Глава 44ОХОТНИК НА ТРЕПЕТ ДУШЕВНЫЙ
Ребиз снова налил себе стаканчик водки и выпил, бормоча что-то под нос. Потом заговорил быстро-быстро, странно-высоким, возбужденным голосом:
— Впрочем, все это не суть важно, все это ерунда! Никакого оправдания мне не нужно, никого я не боюсь, никакой вашей группы я не признаю и знать не хочу! Никогда я о народе не думал и меньше всего о нем думаю сейчас. Надеюсь, вы меня не выдадите?
Ребиз расхохотался, заметно возбужденный водкой.
— Вы знаете, что меня увлекло, почему я пошел на советскую службу? Вы думаете, идея служения народу, нашему святому народу, как я говорил вам давеча? Нет, ничего подобного! Меня привлекла власть, могучая, жестокая власть, мне захотелось владеть душой и телом отданных в мое распоряжение людей, мне захотелось иметь неограниченные возможности, мне захотелось видеть испуганные, молящие, обращенные ко мне глаза, робкие мольбы о пощаде, миловать и предавать жестокой казни.
Вы не знаете жгучего наслаждения, когда приведут на допрос вот такого, как вы, желторотого птенчика.

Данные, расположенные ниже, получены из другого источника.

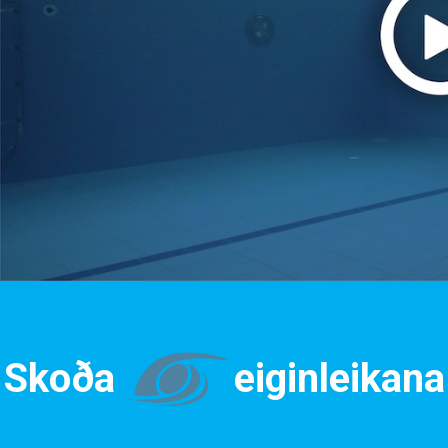
Skoða
eiginleikana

Видишь, как он трясется, бледнеет, а тоже — старается не показать, что боится, о собственном достоинстве помнит! Сначала его обласкаешь, нежно так приголубишь: «Я-де, мол, ничего, я — человек добрый, интеллигентный, понимаю ваше положение. Мои ребята по ошибке вас задержали. Я знаю ваши убеждения, вы человек посторонний, в политическую борьбу не вмешивались. Вот посидим, поговорим, а потом я вас отпущу!» Ну, мой юнец и обрадуется, вздохнет так радостно, порозовеет. «Не радуйся! — думаю. — Не радуйся: рано еще, не выпустил!» Папиросу ему предложишь, чаем угостишь. «Вот, — думает юнец. — Ребиза зверем называют. Какой он зверь? Человек хороший, да глупый: провел я его».
А глуп-то не Ребиз, а юнец! Скажешь ему, что вот, мол, по интеллигентному человеку душа истосковалась, хочется поговорить, мнениями обменяться. Спросишь про папу, про маму, откуда родом, чем занимается. И все это осторожненько, тихо так, между всякими отвлеченными, возвышенными разговорами. Убеждений его коснешься чуть-чуть, осторожно, чтобы не вспугнуть. Усыпишь его — смотришь, или правду скажет, или соврет — да так, что сразу видно. Так постепенно все это наматываешь, наматываешь, — вот и портрет его почти готов. Еще несколько деталей поймаешь, а потом равнодушно так спросишь: «На военной службе были?» Взгляд надо выдержать. Глядишь открыто, честно, а в его глазах читаешь: «Ловушка, или сказать правду?» Бывает, другой спросит: «Вы почему думаете, что я на военной службе был?»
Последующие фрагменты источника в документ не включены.